EXERCISE INSTRUCTIONS: The line with "Oslavany-město" and each line following it, up to the final line of the data, should be set down exactly; pictures stay out.

(Dataset entries)
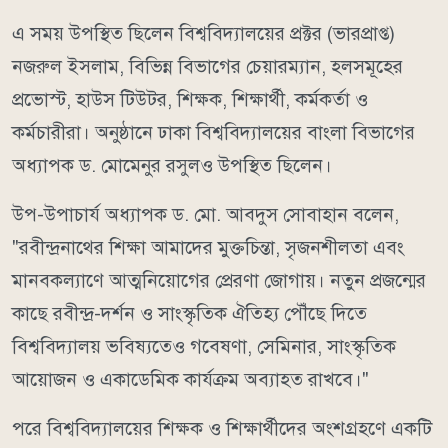
এ সময় উপস্থিত ছিলেন বিশ্ববিদ্যালয়ের প্রক্টর (ভারপ্রাপ্ত)
নজরুল ইসলাম, বিভিন্ন বিভাগের চেয়ারম্যান, হলসমূহের
প্রভোস্ট, হাউস টিউটর, শিক্ষক, শিক্ষার্থী, কর্মকর্তা ও
কর্মচারীরা। অনুষ্ঠানে ঢাকা বিশ্ববিদ্যালয়ের বাংলা বিভাগের
অধ্যাপক ড. মোমেনুর রসুলও উপস্থিত ছিলেন।
উপ-উপাচার্য অধ্যাপক ড. মো. আবদুস সোবাহান বলেন,
"রবীন্দ্রনাথের শিক্ষা আমাদের মুক্তচিন্তা, সৃজনশীলতা এবং
মানবকল্যাণে আত্মনিয়োগের প্রেরণা জোগায়। নতুন প্রজন্মের
কাছে রবীন্দ্র-দর্শন ও সাংস্কৃতিক ঐতিহ্য পৌঁছে দিতে
বিশ্ববিদ্যালয় ভবিষ্যতেও গবেষণা, সেমিনার, সাংস্কৃতিক
আয়োজন ও একাডেমিক কার্যক্রম অব্যাহত রাখবে।"
পরে বিশ্ববিদ্যালয়ের শিক্ষক ও শিক্ষার্থীদের অংশগ্রহণে একটি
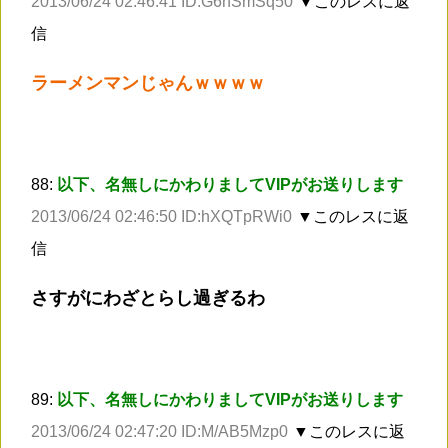
2013/06/24 02:46:41 ID:G6hSmSq50
▼このレスに返
信
ラーメンマンじゃんｗｗｗｗ
88:
以下、名無しにかわりましてVIPがお送りします
2013/06/24 02:46:50 ID:hXQTpRWi0
▼このレスに返
信
さすがにわざとらし過ぎるわ
89:
以下、名無しにかわりましてVIPがお送りします
2013/06/24 02:47:20 ID:M/AB5Mzp0
▼このレスに返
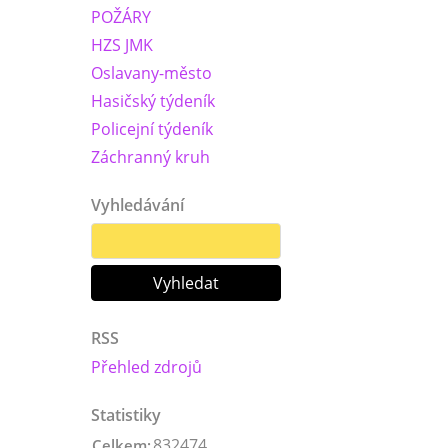
POŽÁRY
HZS JMK
Oslavany-město
Hasičský týdeník
Policejní týdeník
Záchranný kruh
Vyhledávání
RSS
Přehled zdrojů
Statistiky
832474
Celkem:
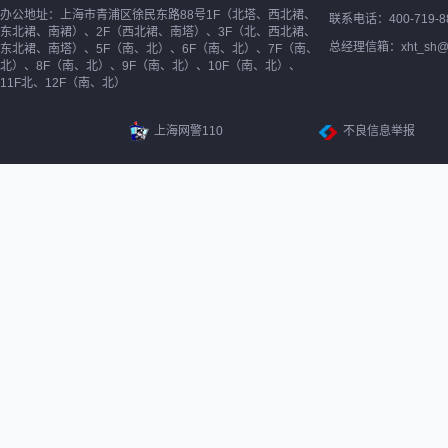
办公地址：上海市青浦区徐民东路88号1F（北塔、西北裙、
联系电话：400-719-8
东北裙、南裙）、2F（西北裙、南塔）、3F（北、西北裙、
总经理信箱：xht_sh@ne
东北裙、南塔）、5F（南、北）、6F（南、北）、7F（南、
北）、8F（南、北）、9F（南、北）、10F（南、北）、
11F北、12F（南、北）
上海网警110
不良信息举报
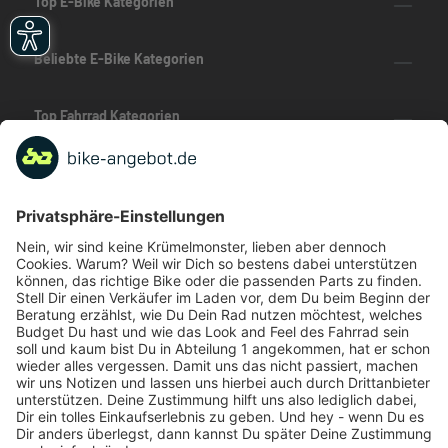
Top E-Bike Kategorien
Beliebte E-Bike Kategorien
Top Fahrrad Kategorien
Beliebte Fahrrad-Kategorien
Marken-Highlights
TOP-Marken
ZAHLUNGSARTEN / RATENKAUF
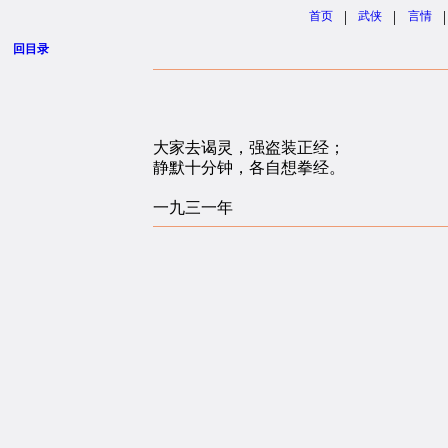
|
|
|
首页
武侠
言情
回目录
大家去谒灵，强盗装正经；
静默十分钟，各自想拳经。
一九三一年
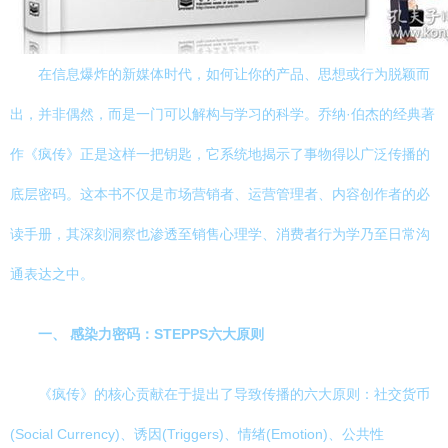
在信息爆炸的新媒体时代，如何让你的产品、思想或行为脱颖而
出，并非偶然，而是一门可以解构与学习的科学。乔纳·伯杰的经典著
作《疯传》正是这样一把钥匙，它系统地揭示了事物得以广泛传播的
底层密码。这本书不仅是市场营销者、运营管理者、内容创作者的必
读手册，其深刻洞察也渗透至销售心理学、消费者行为学乃至日常沟
通表达之中。
一、 感染力密码：STEPPS六大原则
《疯传》的核心贡献在于提出了导致传播的六大原则：社交货币
(Social Currency)、诱因(Triggers)、情绪(Emotion)、公共性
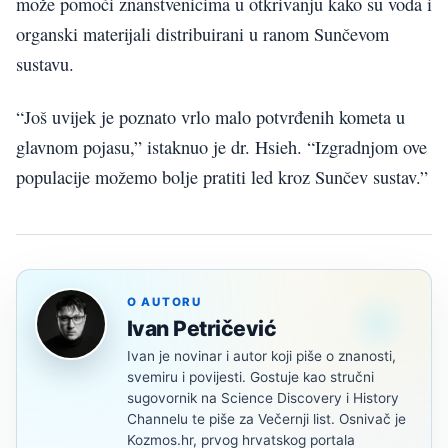
može pomoći znanstvenicima u otkrivanju kako su voda i
organski materijali distribuirani u ranom Sunčevom
sustavu.
“Još uvijek je poznato vrlo malo potvrđenih kometa u
glavnom pojasu,” istaknuo je dr. Hsieh. “Izgradnjom ove
populacije možemo bolje pratiti led kroz Sunčev sustav.”
O AUTORU
Ivan Petričević
Ivan je novinar i autor koji piše o znanosti,
svemiru i povijesti. Gostuje kao stručni
sugovornik na Science Discovery i History
Channelu te piše za Večernji list. Osnivač je
Kozmos.hr, prvog hrvatskog portala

ANSWER TO THE EXERCISE:
Oslavany-město
Hasičský týdeník
Policejní týdeník
Záchranný kruh
Vyhledávání
RSS
Přehled zdrojů
Statistiky
832474
Celkem:
办公地址：上海市青浦区徐民东路88号1F（北塔、西北裙、
联系电话：400-719-8
东北裙、南裙）、2F（西北裙、南塔）、3F（北、西北裙、
总经理信箱：xht_sh@ne
东北裙、南塔）、5F（南、北）、6F（南、北）、7F（南、
北）、8F（南、北）、9F（南、北）、10F（南、北）、
11F北、12F（南、北）
上海网警110
不良信息举报
Top E-Bike Kategorien
Beliebte E-Bike Kategorien
Top Fahrrad Kategorien
Beliebte Fahrrad-Kategorien
Marken-Highlights
TOP-Marken
ZAHLUNGSARTEN / RATENKAUF
|
|
|
首页
武侠
言情
回目录
大家去谒灵，强盗装正经；
静默十分钟，各自想拳经。
一九三一年
在信息爆炸的新媒体时代，如何让你的产品、思想或行为脱颖而
出，并非偶然，而是一门可以解构与学习的科学。乔纳·伯杰的经典著
作《疯传》正是这样一把钥匙，它系统地揭示了事物得以广泛传播的
底层密码。这本书不仅是市场营销者、运营管理者、内容创作者的必
读手册，其深刻洞察也渗透至销售心理学、消费者行为学乃至日常沟
通表达之中。
一、 感染力密码：STEPPS六大原则
《疯传》的核心贡献在于提出了导致传播的六大原则：社交货币
(Social Currency)、诱因(Triggers)、情绪(Emotion)、公共性
može pomoći znanstvenicima u otkrivanju kako su voda i
organski materijali distribuirani u ranom Sunčevom
sustavu.
“Još uvijek je poznato vrlo malo potvrđenih kometa u
glavnom pojasu,” istaknuo je dr. Hsieh. “Izgradnjom ove
populacije možemo bolje pratiti led kroz Sunčev sustav.”
O AUTORU
Ivan Petričević
Ivan je novinar i autor koji piše o znanosti,
svemiru i povijesti. Gostuje kao stručni
sugovornik na Science Discovery i History
Channelu te piše za Večernji list. Osnivač je
Kozmos.hr, prvog hrvatskog portala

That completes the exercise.